Le constructeur automobile nippon Nissan prévoit l’installation d’une unité d’assemblage de véhicules au Kenya. Une décision accueillie avec satisfaction du côté de la présidence kényane, vu que cette annonce s’inscrit dans le cadre de la vision du gouvernement visant à faire du Kenya un hub régional de fabrication automobile.

Le pays séduit les constructeurs

L’intérêt du groupe japonais pour le Kenya vient après l’annonce par d’autres constructeurs de leur intention de s’implanter dans le pays, notamment Volkswagen, PSA ou encore CNH Industria qui ont confirmé la mise en place de chaînes de montage au cours des 18 derniers mois. La mise en place de ses unités pourrait faire baisser les prix des véhicules neufs sur les marchés des économies à forte croissance du Continent où le taux de possession d’un véhicule pour mille personnes représente le quart de la moyenne mondiale.

L’industrie de fabrication automobile reste embryonnaire au niveau continental, alors que le marché reste dominé par la vente de voitures d’occasion importées et que la rareté des options de financement ou encore le mauvais état des réseaux routiers sont autant de freins au marché du neuf. Au Kenya, les ventes de véhicules neufs ont baissé de 20% en 2017, soit 11 044 unités.

Une implantation soumise à condition

Nissan compte ainsi démarrer son implantation au Kenya par la mise en place d’unités d’assemblage de pick-up en kit semi-démontés (SKD). Un projet que le management du constructeur nippon a conditionné par l’annulation d’une taxe à l’importation de 25% par Nairobi. En cas d’accord, Nissan compte disposer d’une chaîne de montage opérationnelle d’ici à la fin 2019. Le management du groupe compte établir cette unité dans une usine qui sera réaménagée, ce qui permettrait de limiter les frais d’installation à 20 millions de dollars.

L’investissement technologique et industriel est estimé pour sa part à 100 millions de dollars par l’entreprise qui a précisé au passage qu’une nouvelle usine coûterait le double de ce montant. Le management envisage de recourir aux installations appartenant à Isuzu East Africa, Associated Vehicle Assemblers, Kenya Vehicle Manufacturers (JV entre le gouvernement et Toyota) ou encore Al Futtaim Group. Depuis le Kenya, Nissan compte fournir l’ensemble du marché est-africain et concurrencé les importations de camions légers en provenance d’Afrique du Sud ou encore du Japon.

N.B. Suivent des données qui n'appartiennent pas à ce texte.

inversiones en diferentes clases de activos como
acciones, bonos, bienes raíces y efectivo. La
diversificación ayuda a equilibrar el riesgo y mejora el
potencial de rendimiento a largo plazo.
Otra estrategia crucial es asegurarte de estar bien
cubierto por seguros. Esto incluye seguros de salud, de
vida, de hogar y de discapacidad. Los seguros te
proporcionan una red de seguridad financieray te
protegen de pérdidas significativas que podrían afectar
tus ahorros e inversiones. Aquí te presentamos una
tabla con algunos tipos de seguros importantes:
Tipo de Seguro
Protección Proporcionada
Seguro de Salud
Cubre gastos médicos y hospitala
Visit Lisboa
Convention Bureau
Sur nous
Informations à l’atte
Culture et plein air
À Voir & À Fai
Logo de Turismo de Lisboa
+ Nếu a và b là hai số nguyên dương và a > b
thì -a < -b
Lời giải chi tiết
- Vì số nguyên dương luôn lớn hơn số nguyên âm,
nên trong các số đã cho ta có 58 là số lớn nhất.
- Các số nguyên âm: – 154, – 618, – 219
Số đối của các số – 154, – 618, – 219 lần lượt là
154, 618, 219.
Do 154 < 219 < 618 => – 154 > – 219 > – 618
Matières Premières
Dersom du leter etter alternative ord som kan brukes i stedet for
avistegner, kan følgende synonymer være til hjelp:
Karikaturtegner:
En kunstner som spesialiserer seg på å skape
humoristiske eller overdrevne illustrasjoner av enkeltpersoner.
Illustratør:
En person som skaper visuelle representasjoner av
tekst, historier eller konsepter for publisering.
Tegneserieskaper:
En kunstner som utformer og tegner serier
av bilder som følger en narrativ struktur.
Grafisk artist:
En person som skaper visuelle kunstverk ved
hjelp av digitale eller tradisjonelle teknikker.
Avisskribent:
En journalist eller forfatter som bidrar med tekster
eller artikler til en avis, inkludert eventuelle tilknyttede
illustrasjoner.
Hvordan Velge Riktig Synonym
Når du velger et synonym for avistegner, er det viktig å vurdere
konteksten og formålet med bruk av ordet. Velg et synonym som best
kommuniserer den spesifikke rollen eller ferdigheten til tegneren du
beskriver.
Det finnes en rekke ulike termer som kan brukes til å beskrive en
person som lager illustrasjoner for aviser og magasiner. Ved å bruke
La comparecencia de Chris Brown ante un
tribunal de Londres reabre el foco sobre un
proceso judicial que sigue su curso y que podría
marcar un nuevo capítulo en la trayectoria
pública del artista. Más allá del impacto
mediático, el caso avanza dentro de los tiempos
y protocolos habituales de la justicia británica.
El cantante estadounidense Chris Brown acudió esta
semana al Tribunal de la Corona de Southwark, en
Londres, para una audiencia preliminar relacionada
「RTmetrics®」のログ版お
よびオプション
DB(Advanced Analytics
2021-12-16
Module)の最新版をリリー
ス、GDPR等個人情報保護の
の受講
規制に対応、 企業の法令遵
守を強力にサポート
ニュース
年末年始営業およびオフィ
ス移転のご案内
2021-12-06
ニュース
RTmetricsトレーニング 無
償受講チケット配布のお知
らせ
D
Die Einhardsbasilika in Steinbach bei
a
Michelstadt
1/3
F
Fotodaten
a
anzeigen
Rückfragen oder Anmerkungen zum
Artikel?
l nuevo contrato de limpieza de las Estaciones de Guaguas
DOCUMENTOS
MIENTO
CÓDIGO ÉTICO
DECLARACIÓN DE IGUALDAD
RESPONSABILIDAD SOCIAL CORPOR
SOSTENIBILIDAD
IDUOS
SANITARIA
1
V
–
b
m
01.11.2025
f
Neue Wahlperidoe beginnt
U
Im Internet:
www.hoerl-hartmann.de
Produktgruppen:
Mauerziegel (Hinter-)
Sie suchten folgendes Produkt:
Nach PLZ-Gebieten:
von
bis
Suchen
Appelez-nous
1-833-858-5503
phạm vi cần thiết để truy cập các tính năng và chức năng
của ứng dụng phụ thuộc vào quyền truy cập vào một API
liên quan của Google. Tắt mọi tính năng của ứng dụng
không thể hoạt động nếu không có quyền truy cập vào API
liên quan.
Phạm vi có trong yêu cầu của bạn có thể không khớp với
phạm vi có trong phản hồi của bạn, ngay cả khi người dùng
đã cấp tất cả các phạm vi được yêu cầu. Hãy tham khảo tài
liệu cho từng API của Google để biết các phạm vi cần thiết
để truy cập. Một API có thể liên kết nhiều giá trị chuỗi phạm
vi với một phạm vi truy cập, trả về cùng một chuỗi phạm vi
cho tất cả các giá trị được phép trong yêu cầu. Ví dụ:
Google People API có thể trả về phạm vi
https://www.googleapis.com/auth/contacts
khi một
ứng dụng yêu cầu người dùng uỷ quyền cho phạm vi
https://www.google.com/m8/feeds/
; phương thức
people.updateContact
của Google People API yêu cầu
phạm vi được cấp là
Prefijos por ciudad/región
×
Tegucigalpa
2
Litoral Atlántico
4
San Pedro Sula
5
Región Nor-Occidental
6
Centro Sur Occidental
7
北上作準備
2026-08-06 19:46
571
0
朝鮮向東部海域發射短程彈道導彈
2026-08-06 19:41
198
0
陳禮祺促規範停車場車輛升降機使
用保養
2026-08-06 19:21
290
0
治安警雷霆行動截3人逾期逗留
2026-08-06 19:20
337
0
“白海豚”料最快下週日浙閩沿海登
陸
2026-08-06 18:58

Nissan qui dispose d’unités d’assemblage en Afrique du Sud et au Nigeria compte profiter de l’engouement des acheteurs kényans pour les pick-up qui représentent 12% des véhicules vendus sur le marché local. Le pays pourrait à terme faire office de tremplin au fabricant pour atteindre les marchés éthiopien et zimbabwéen, des pays qui pourraient également accueillir, à l’avenir, de nouvelles unités d’assemblage.